TASK DETAILS: Restate the listing below word for word, pictures excluded.

━━━━━ EXTRACTED ENTRIES

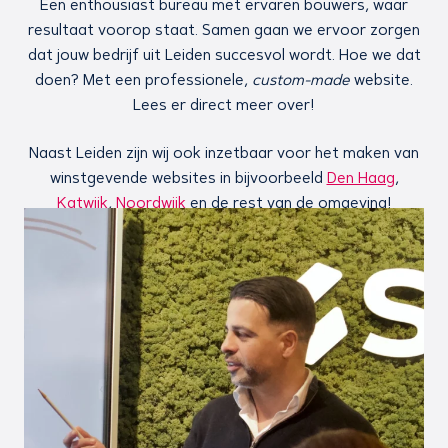
Een enthousiast bureau met ervaren bouwers, waar
resultaat voorop staat. Samen gaan we ervoor zorgen
dat jouw bedrijf uit Leiden succesvol wordt. Hoe we dat
doen? Met een professionele,
custom-made
website.
Lees er direct meer over!
Naast Leiden zijn wij ook inzetbaar voor het maken van
winstgevende websites in bijvoorbeeld
Den Haag
,
Katwijk
,
Noordwijk
en de rest van de omgeving!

━━━━━━━━━━

SOLUTION TO THIS TASK:
Een enthousiast bureau met ervaren bouwers, waar
resultaat voorop staat. Samen gaan we ervoor zorgen
dat jouw bedrijf uit Leiden succesvol wordt. Hoe we dat
doen? Met een professionele,
custom-made
website.
Lees er direct meer over!
Naast Leiden zijn wij ook inzetbaar voor het maken van
winstgevende websites in bijvoorbeeld
Den Haag
,
Katwijk
,
Noordwijk
en de rest van de omgeving!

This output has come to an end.